PROBLEM REQUIREMENTS =>
Leaving out the pictures, return each line of the entries from the first through the line with "Καταρράκτες Νεμούτας", and only those lines.

MATERIALS PROVIDED =>

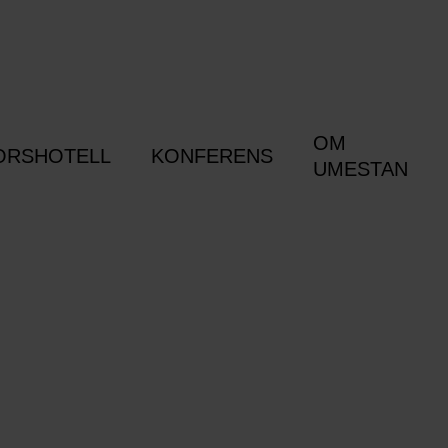
OM
ORSHOTELL
KONFERENS
UMESTAN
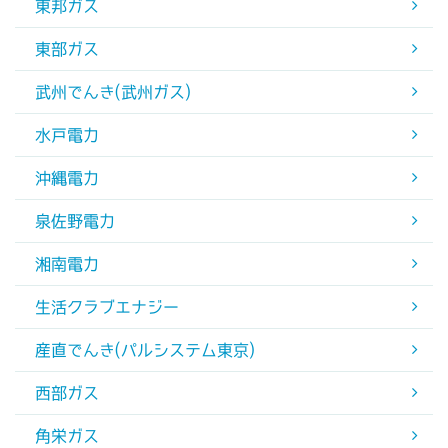
東邦ガス
東部ガス
武州でんき(武州ガス)
水戸電力
沖縄電力
泉佐野電力
湘南電力
生活クラブエナジー
産直でんき(パルシステム東京)
西部ガス
角栄ガス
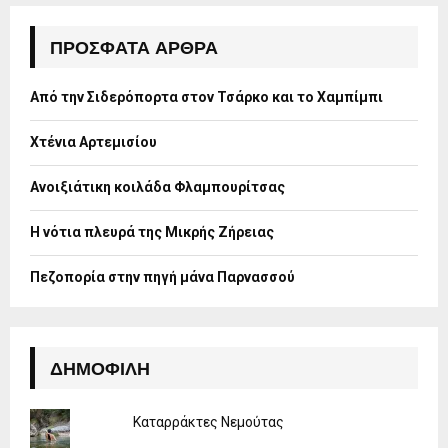
c
E
h
ΠΡΌΣΦΑΤΑ ΆΡΘΡΑ
f
A
o
Από την Σιδερόπορτα στον Τσάρκο και το Χαμπίμπι
r
R
:
Χτένια Αρτεμισίου
C
H
Ανοιξιάτικη κοιλάδα Φλαμπουρίτσας
Η νότια πλευρά της Μικρής Ζήρειας
Πεζοπορία στην πηγή μάνα Παρνασσού
ΔΗΜΟΦΙΛΉ
Καταρράκτες Νεμούτας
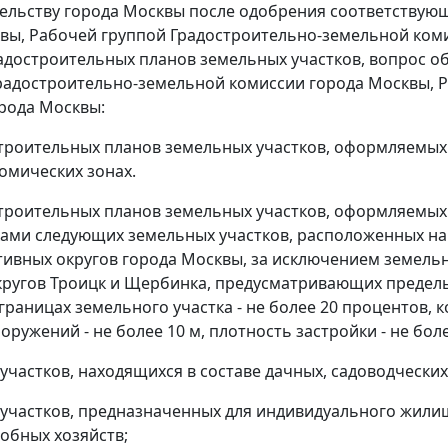
ельству города Москвы после одобрения соответствую
вы, Рабочей группой Градостроительно-земельной ком
адостроительных планов земельных участков, вопрос о
радостроительно-земельной комиссии города Москвы, 
рода Москвы:
остроительных планов земельных участков, оформляемы
омических зонах.
остроительных планов земельных участков, оформляемых
ами следующих земельных участков, расположенных на
ивных округов города Москвы, за исключением земель
кругов Троицк и Щербинка, предусматривающих предел
границах земельного участка - не более 20 процентов, к
оружений - не более 10 м, плотность застройки - не более
 участков, находящихся в составе дачных, садоводчески
 участков, предназначенных для индивидуального жил
обных хозяйств;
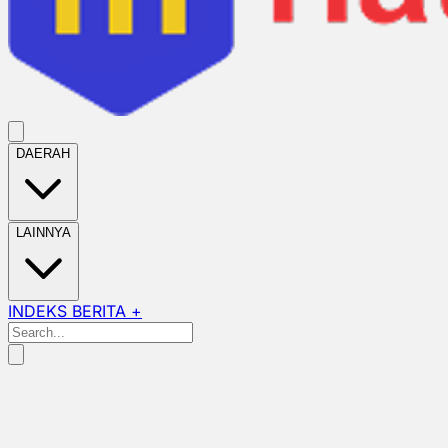
DAERAH
LAINNYA
INDEKS BERITA +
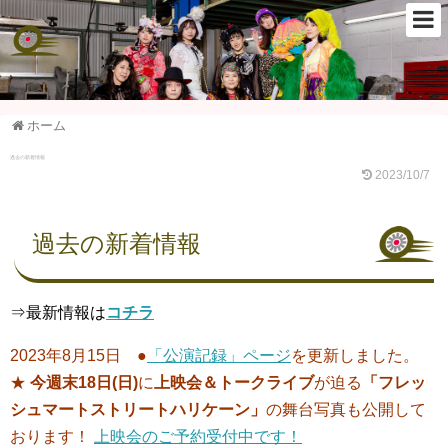
ホーム
過去の新着情報
2023/10/7
過去の新着情報
⇒最新情報は
コチラ
2023年8月15日 ●
「公演記録」ページ
を更新しました。
★
今週末18日(日)
に
上映会＆トークライブ
が迫る
「フレッ
シュマートストリートハリケーン」
の舞台写真も公開して
おります！
上映会のご予約受付中です！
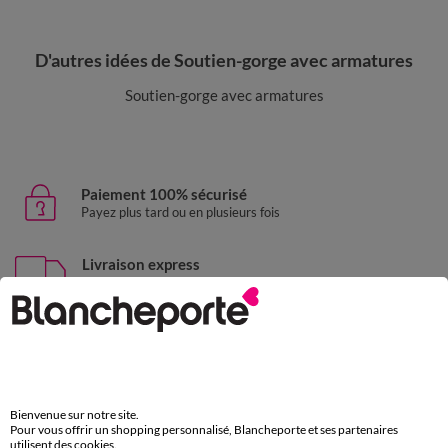
D'autres idées de Soutien-gorge avec armatures
Soutien-gorge avec armatures
Paiement 100% sécurisé
Payez plus tard ou en plusieurs fois
Livraison express
domicile, relais, consignes automatiques
Retours gratuits
sous 30 jours avec Mondial Relay uniquement
Service clients
Bienvenue sur notre site.
par chat et par téléphone
Pour vous offrir un shopping personnalisé, Blancheporte et ses partenaires
de 8h00 à 20h00 du lundi au samedi
utilisent des cookies.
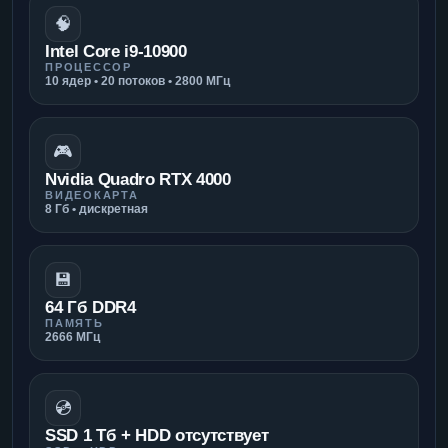
🧠
Intel Core i9-10900
ПРОЦЕССОР
10 ядер • 20 потоков • 2800 МГц
🎮
Nvidia Quadro RTX 4000
ВИДЕОКАРТА
8 Гб • дискретная
💾
64 Гб DDR4
ПАМЯТЬ
2666 МГц
💿
SSD 1 Тб + HDD отсутствует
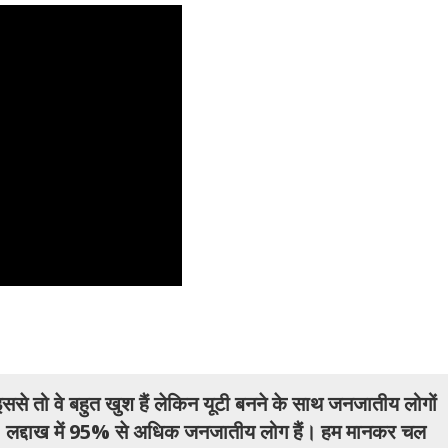
इससे तो वे बहुत खुश हैं लेकिन यूटी बनने के साथ जनजातीय लोगों
हुए। लद्दाख में 95% से अधिक जनजातीय लोग हैं। हम मानकर चल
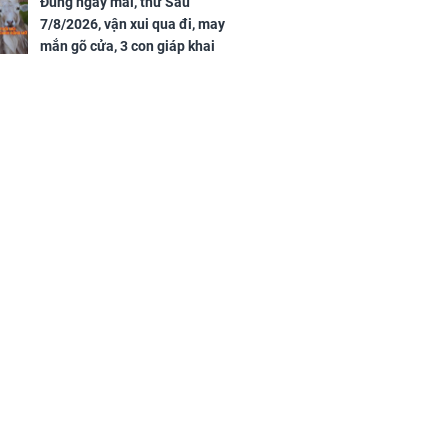
Đúng ngày mai, thứ Sáu
7/8/2026, vận xui qua đi, may
mắn gõ cửa, 3 con giáp khai
thông vận mệnh, tiền nhiều vô
kể, phước lộc đầy nhà, trúng số
độc đắc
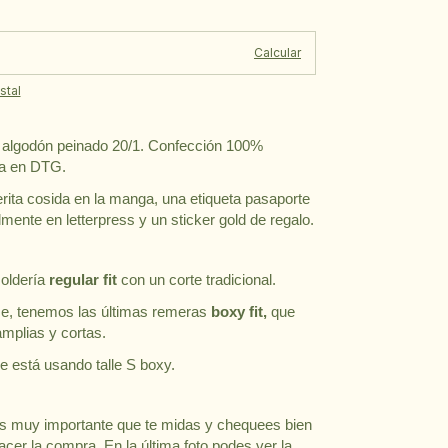
Cambiar CP
:
Calcular
stal
lgodón peinado 20/1. Confección 100% 
sa en DTG.
rita cosida en la manga, una etiqueta pasaporte 
mente en letterpress y un sticker gold de regalo.
oldería 
regular fit 
con un corte tradicional. 
e, tenemos las últimas remeras 
boxy fit,
 que 
plias y cortas. 
e está usando talle S boxy.
es muy importante que te midas y chequees bien 
hacer la compra. En la última foto podes ver la 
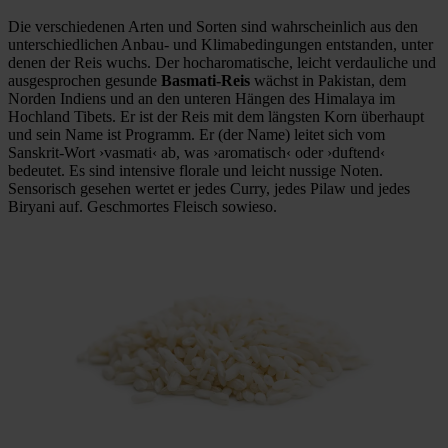
Die verschiedenen Arten und Sorten sind wahrscheinlich aus den
unterschiedlichen Anbau- und Klimabedingungen entstanden, unter
denen der Reis wuchs. Der hocharomatische, leicht verdauliche und
ausgesprochen gesunde
Basmati-Reis
wächst in Pakistan, dem
Norden Indiens und an den unteren Hängen des Himalaya im
Hochland Tibets. Er ist der Reis mit dem längsten Korn überhaupt
und sein Name ist Programm. Er (der Name) leitet sich vom
Sanskrit-Wort ›vasmati‹ ab, was ›aromatisch‹ oder ›duftend‹
bedeutet. Es sind intensive florale und leicht nussige Noten.
Sensorisch gesehen wertet er jedes Curry, jedes Pilaw und jedes
Biryani auf. Geschmortes Fleisch sowieso.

FINISHED TASK =>
OM
ORSHOTELL
KONFERENS
UMESTAN
東邦ガス
東部ガス
武州でんき(武州ガス)
水戸電力
沖縄電力
泉佐野電力
湘南電力
生活クラブエナジー
産直でんき(パルシステム東京)
西部ガス
角栄ガス
c
E
h
ΠΡΌΣΦΑΤΑ ΆΡΘΡΑ
f
A
o
Από την Σιδερόπορτα στον Τσάρκο και το Χαμπίμπι
r
R
:
Χτένια Αρτεμισίου
C
H
Ανοιξιάτικη κοιλάδα Φλαμπουρίτσας
Η νότια πλευρά της Μικρής Ζήρειας
Πεζοπορία στην πηγή μάνα Παρνασσού
ΔΗΜΟΦΙΛΉ
Καταρράκτες Νεμούτας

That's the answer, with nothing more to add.